• [WHAT THE TASK ASKS] Look through the entries below and count the lines with the word "werden" in them; give only the number.

Top of TASK INPUT

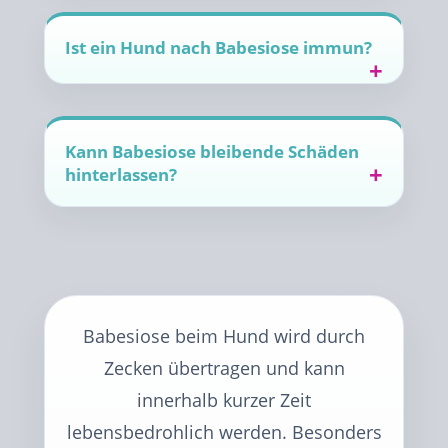
Ist ein Hund nach Babesiose immun?
Kann Babesiose bleibende Schäden
hinterlassen?
Babesiose beim Hund wird durch
Zecken übertragen und kann
innerhalb kurzer Zeit
lebensbedrohlich werden. Besonders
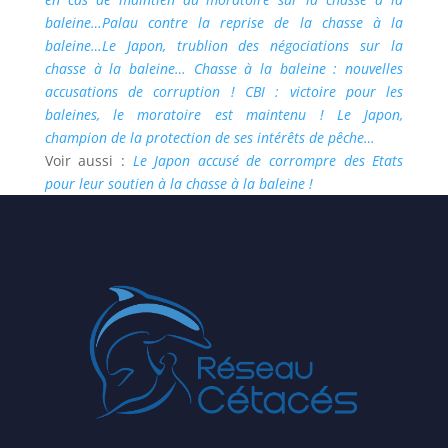
baleine…
Palau contre la reprise de la chasse à la
baleine…
Le Japon, trublion des négociations sur la
chasse à la baleine…
Chasse à la baleine : nouvelles
accusations de corruption !
CBI : victoire pour les
baleines, le moratoire est maintenu !
Le Japon,
champion de la protection de ses intérêts de pêche…
Voir aussi :
Le Japon accusé de corrompre des Etats
pour leur soutien à la chasse à la baleine !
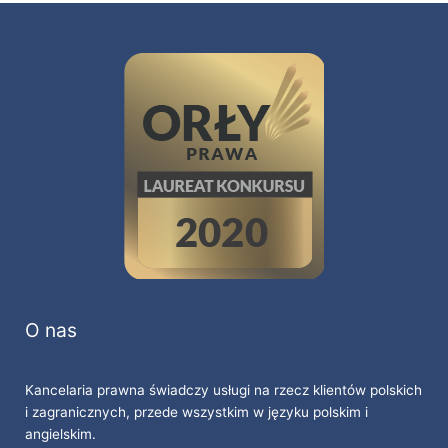
O nas
Kancelaria prawna świadczy usługi na rzecz klientów polskich
i zagranicznych, przede wszystkim w języku polskim i
angielskim.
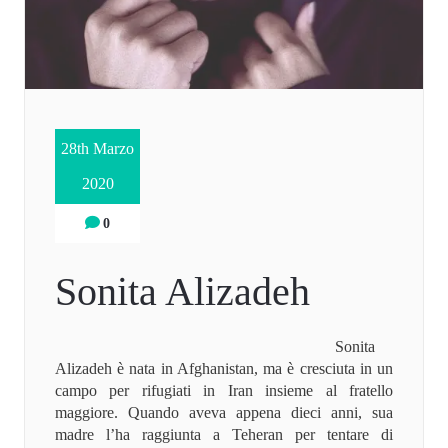
28th Marzo
2020
0
Sonita Alizadeh
Sonita
Alizadeh è nata in Afghanistan, ma è cresciuta in un
campo per rifugiati in Iran insieme al fratello
maggiore. Quando aveva appena dieci anni, sua
madre l’ha raggiunta a Teheran per tentare di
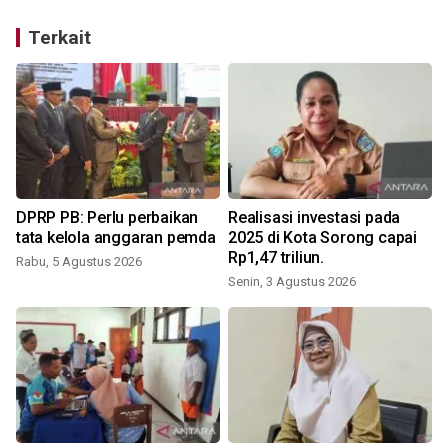
Terkait
DPRP PB: Perlu perbaikan
Realisasi investasi pada
tata kelola anggaran pemda
2025 di Kota Sorong capai
Rp1,47 triliun.
Rabu, 5 Agustus 2026
Senin, 3 Agustus 2026
M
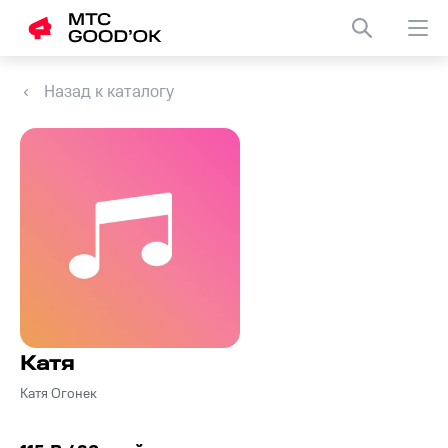
Назад к каталогу
Катя
Катя Огонек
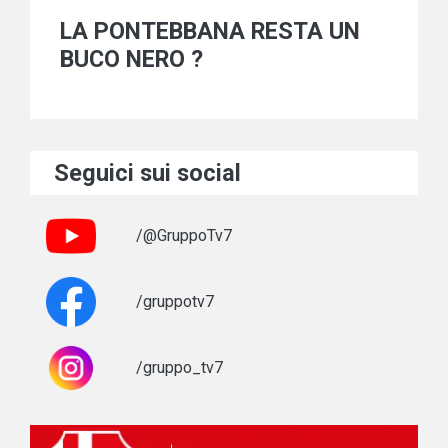
LA PONTEBBANA RESTA UN
BUCO NERO ?
Seguici sui social
/@GruppoTv7
/gruppotv7
/gruppo_tv7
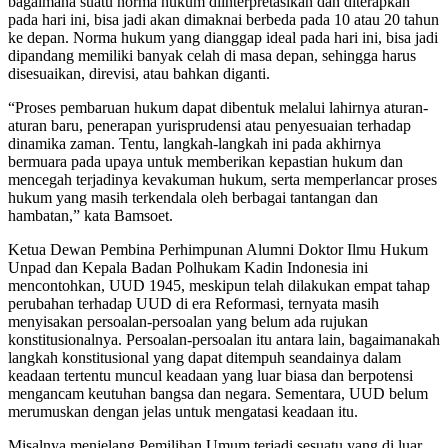
bagaimana suatu norma hukum diinterpretasikan dan diterapkan
pada hari ini, bisa jadi akan dimaknai berbeda pada 10 atau 20 tahun
ke depan. Norma hukum yang dianggap ideal pada hari ini, bisa jadi
dipandang memiliki banyak celah di masa depan, sehingga harus
disesuaikan, direvisi, atau bahkan diganti.
“Proses pembaruan hukum dapat dibentuk melalui lahirnya aturan-
aturan baru, penerapan yurisprudensi atau penyesuaian terhadap
dinamika zaman. Tentu, langkah-langkah ini pada akhirnya
bermuara pada upaya untuk memberikan kepastian hukum dan
mencegah terjadinya kevakuman hukum, serta memperlancar proses
hukum yang masih terkendala oleh berbagai tantangan dan
hambatan,” kata Bamsoet.
Ketua Dewan Pembina Perhimpunan Alumni Doktor Ilmu Hukum
Unpad dan Kepala Badan Polhukam Kadin Indonesia ini
mencontohkan, UUD 1945, meskipun telah dilakukan empat tahap
perubahan terhadap UUD di era Reformasi, ternyata masih
menyisakan persoalan-persoalan yang belum ada rujukan
konstitusionalnya. Persoalan-persoalan itu antara lain, bagaimanakah
langkah konstitusional yang dapat ditempuh seandainya dalam
keadaan tertentu muncul keadaan yang luar biasa dan berpotensi
mengancam keutuhan bangsa dan negara. Sementara, UUD belum
merumuskan dengan jelas untuk mengatasi keadaan itu.
Misalnya menjelang Pemilihan Umum terjadi sesuatu yang di luar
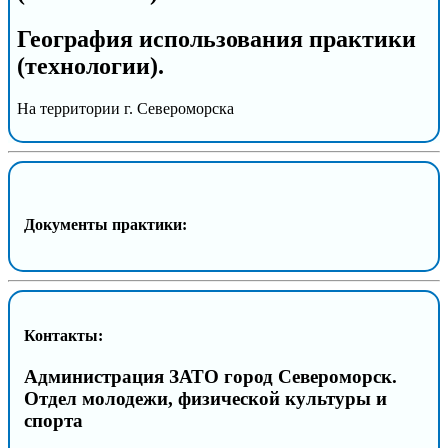
География использования практики
(технологии).
На территории г. Североморска
Документы практики:
Контакты:
Администрация ЗАТО город Североморск.
Отдел молодежи, физической культуры и
спорта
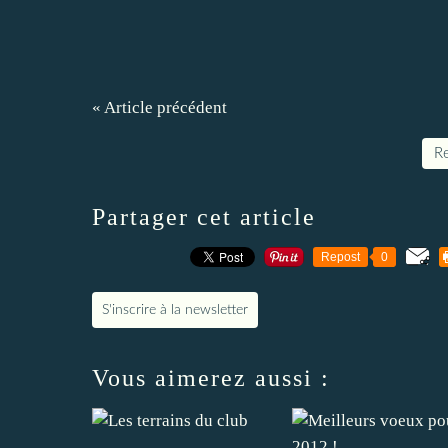
« Article précédent
Re
Partager cet article
Repost
0
S'inscrire à la newsletter
Vous aimerez aussi :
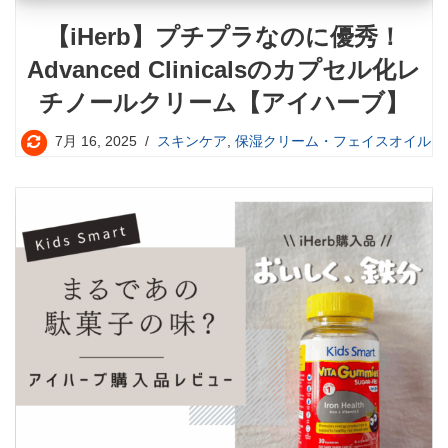
【iHerb】プチプラなのに優秀！
Advanced Clinicalsのカプセル化レ
チノールクリーム【アイハーブ】
7月 16, 2025
スキンケア
,
保湿クリーム・フェイスオイル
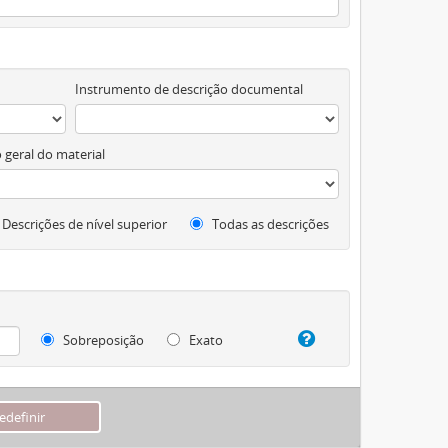
Instrumento de descrição documental
 geral do material
Descrições de nível superior
Todas as descrições
Sobreposição
Exato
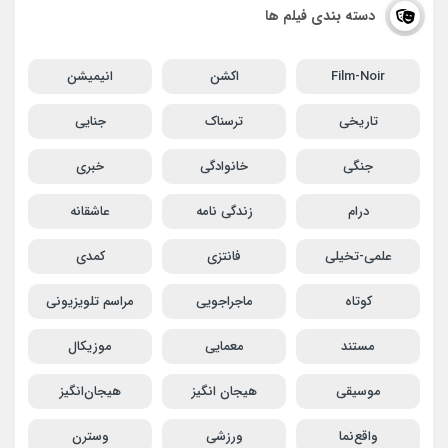
دسته بندی فیلم ها
Film-Noir
اکشن
انیمیشن
تاریخی
ترسناک
جنایی
جنگی
خانوادگی
خبری
درام
زندگی نامه
عاشقانه
علمی-تخیلی
فانتزی
کمدی
کوتاه
ماجراجویی
مراسم تلویزیونی
مستند
معمایی
موزیکال
موسیقی
هیجان انگیز
هیجان‌انگیز
واقع‌نما
ورزشی
وسترن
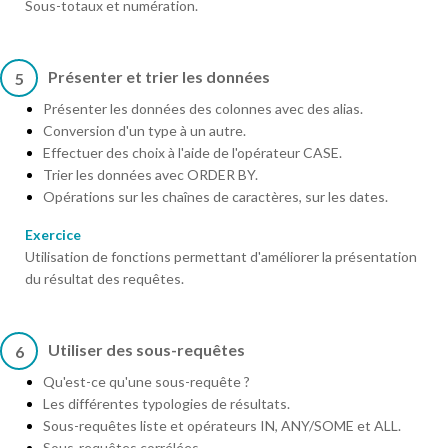
Sous-totaux et numération.
Présenter et trier les données
5
Présenter les données des colonnes avec des alias.
Conversion d'un type à un autre.
Effectuer des choix à l'aide de l'opérateur CASE.
Trier les données avec ORDER BY.
Opérations sur les chaînes de caractères, sur les dates.
Exercice
Utilisation de fonctions permettant d'améliorer la présentation
du résultat des requêtes.
Utiliser des sous-requêtes
6
Qu'est-ce qu'une sous-requête ?
Les différentes typologies de résultats.
Sous-requêtes liste et opérateurs IN, ANY/SOME et ALL.
Sous-requêtes corrélées.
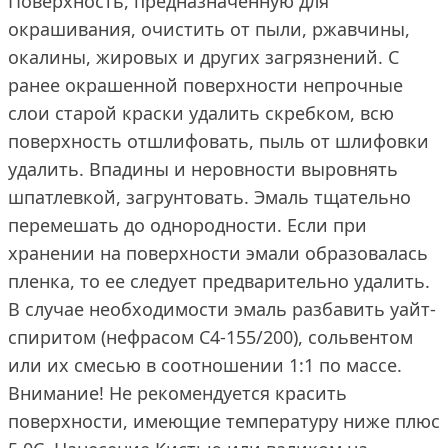
Поверхность, предназначенную для
окрашивания, очистить от пыли, ржавчины,
окалины, жировых и других загрязнений. С
ранее окрашенной поверхности непрочные
слои старой краски удалить скребком, всю
поверхность отшлифовать, пыль от шлифовки
удалить. Впадины и неровности выровнять
шпатлевкой, загрунтовать. Эмаль тщательно
перемешать до однородности. Если при
хранении на поверхности эмали образовалась
пленка, то ее следует предварительно удалить.
В случае необходимости эмаль разбавить уайт-
спиритом (нефрасом С4-155/200), сольвентом
или их смесью в соотношении 1:1 по массе.
Внимание! Не рекомендуется красить
поверхности, имеющие температуру ниже плюс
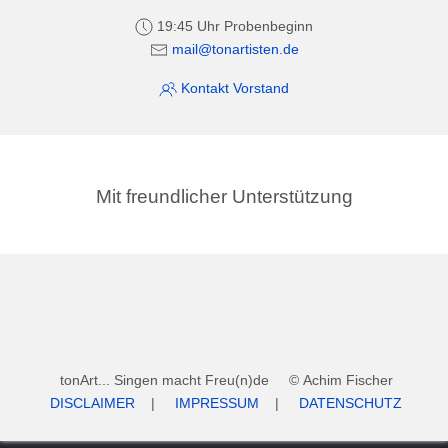
19:45 Uhr Probenbeginn
mail@tonartisten.de
Kontakt Vorstand
Mit freundlicher Unterstützung
tonArt... Singen macht Freu(n)de © Achim Fischer
DISCLAIMER
|
IMPRESSUM
|
DATENSCHUTZ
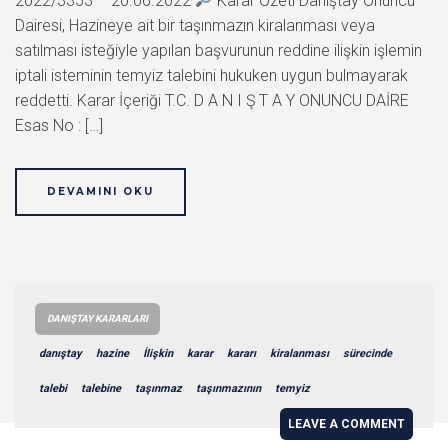
2022/3353 – 20.06.2022
Karar Özeti Danıştay Onuncu
Dairesi, Hazineye ait bir taşınmazın kiralanması veya
satılması isteğiyle yapılan başvurunun reddine ilişkin işlemin
iptali isteminin temyiz talebini hukuken uygun bulmayarak
reddetti. Karar İçeriği T.C. D A N I Ş T A Y ONUNCU DAİRE
Esas No : […]
DEVAMINI OKU
DANIŞTAY KARARLARI
danıştay
hazine
İlişkin
karar
kararı
kiralanması
sürecinde
talebi
talebine
taşınmaz
taşınmazının
temyiz
LEAVE A COMMENT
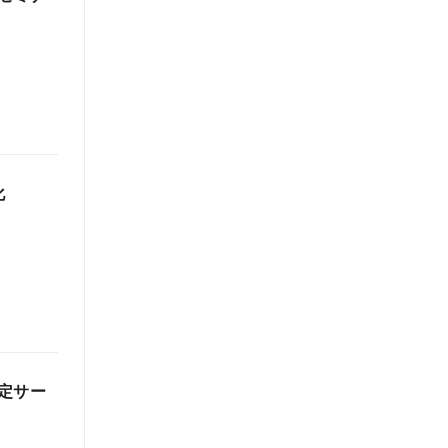
化
定サー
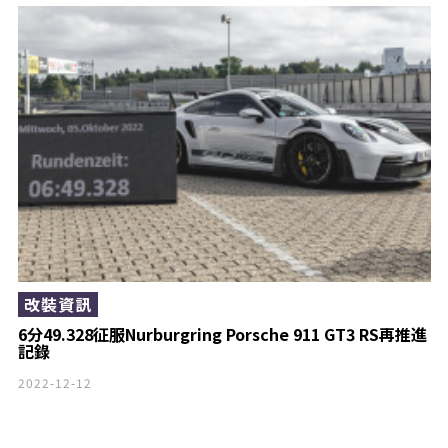
改裝資訊
6分49.328征服Nurburgring Porsche 911 GT3 RS再推進
記錄
2022-12-12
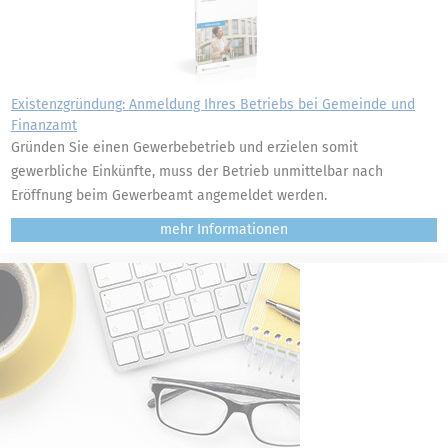
Existenzgründung: Anmeldung Ihres Betriebs bei Gemeinde und
Finanzamt
Gründen Sie einen Gewerbebetrieb und erzielen somit
gewerbliche Einkünfte, muss der Betrieb unmittelbar nach
Eröffnung beim Gewerbeamt angemeldet werden.
mehr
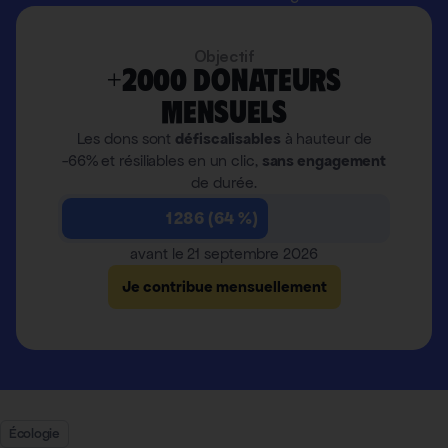
Objectif
+2000 donateurs
mensuels
Les dons sont
défiscalisables
à hauteur de
-66% et résiliables en un clic,
sans engagement
de durée.
1 286 (64 %)
avant le 21 septembre 2026
Je contribue mensuellement
Écologie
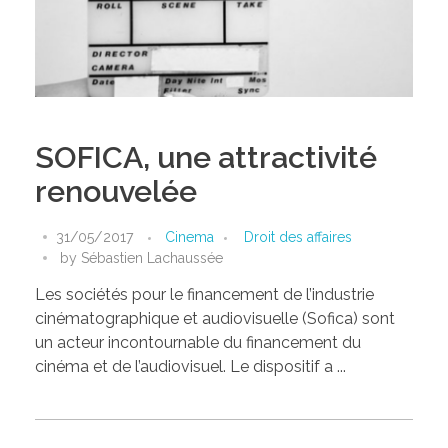
SOFICA, une attractivité
renouvelée
31/05/2017
Cinema
Droit des affaires
by
Sébastien Lachaussée
Les sociétés pour le financement de l’industrie
cinématographique et audiovisuelle (Sofica) sont
un acteur incontournable du financement du
cinéma et de l’audiovisuel. Le dispositif a ...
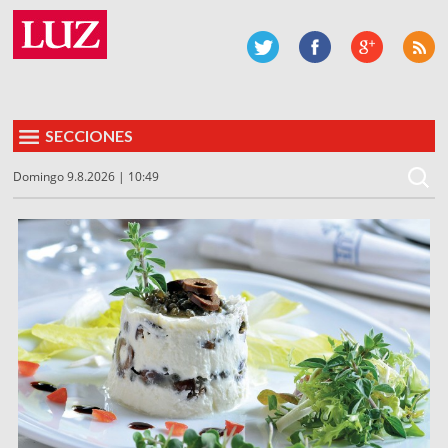
SECCIONES
Domingo 9.8.2026 | 10:49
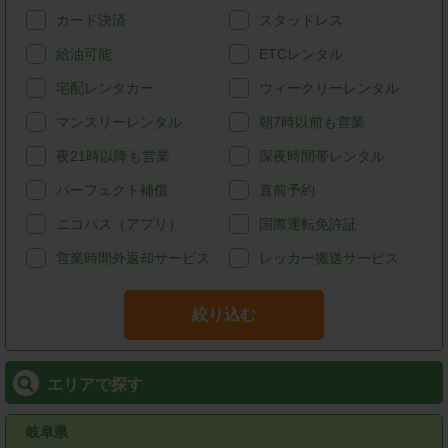
カード決済
スタッドレス
給油可能
ETCレンタル
宅配レンタカー
ウィークリーレンタル
マンスリーレンタル
朝7時以前も営業
夜21時以降も営業
深夜時間帯レンタル
パーフェクト補償
直前予約
ニコパス（アプリ）
国際運転免許証
営業時間外返却サービス
レッカー搬送サービス
絞り込む
エリアで探す
岐阜県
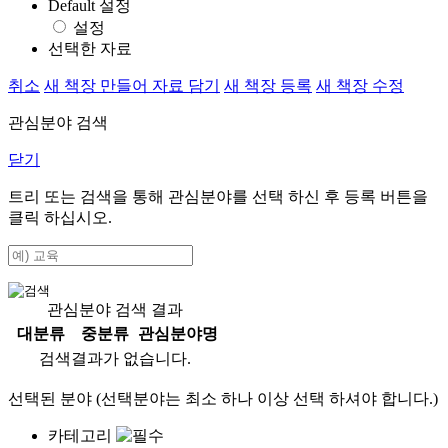
Default 설정
설정
선택한 자료
취소
새 책장 만들어 자료 담기
새 책장 등록
새 책장 수정
관심분야 검색
닫기
트리 또는 검색을 통해 관심분야를 선택 하신 후
등록
버튼을
클릭 하십시오.
관심분야 검색 결과
대분류
중분류
관심분야명
검색결과가 없습니다.
선택된 분야 (선택분야는 최소 하나 이상 선택 하셔야 합니다.)
카테고리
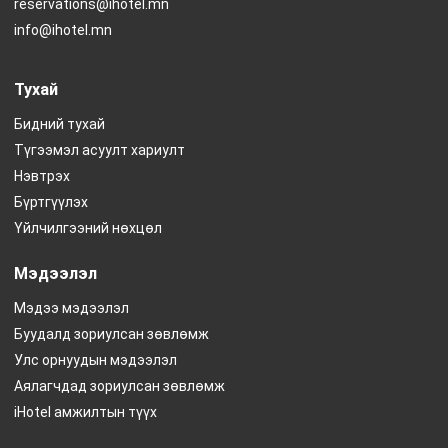
reservations@ihotel.mn
info@ihotel.mn
Тухай
Бидний тухай
Түгээмэл асуулт хариулт
Нэвтрэх
Бүртгүүлэх
Үйлчилгээний нөхцөл
Мэдээлэл
Мэдээ мэдээлэл
Буудалд зориулсан зөвлөмж
Улс орнуудын мэдээлэл
Аялагчдад зориулсан зөвлөмж
iHotel амжилтын түүх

Bottom of TASK INPUT

• [SOLVED EXERCISE] 2